[Source material]

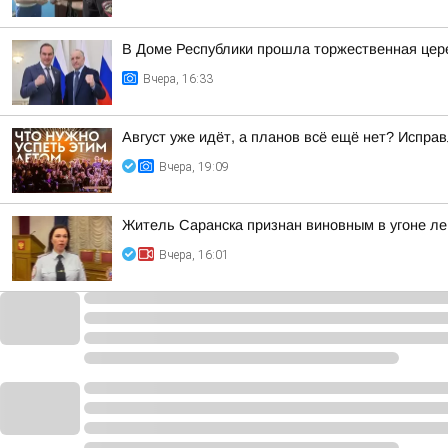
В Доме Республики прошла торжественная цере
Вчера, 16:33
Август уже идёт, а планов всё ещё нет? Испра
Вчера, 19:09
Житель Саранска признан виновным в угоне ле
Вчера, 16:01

[/Source material]

§ **About this task**
What the response needs is every entry, repeated exactly, and none of the pictures.

§ **Response**
В Доме Республики прошла торжественная цере
Вчера, 16:33
Август уже идёт, а планов всё ещё нет? Испра
Вчера, 19:09
Житель Саранска признан виновным в угоне ле
Вчера, 16:01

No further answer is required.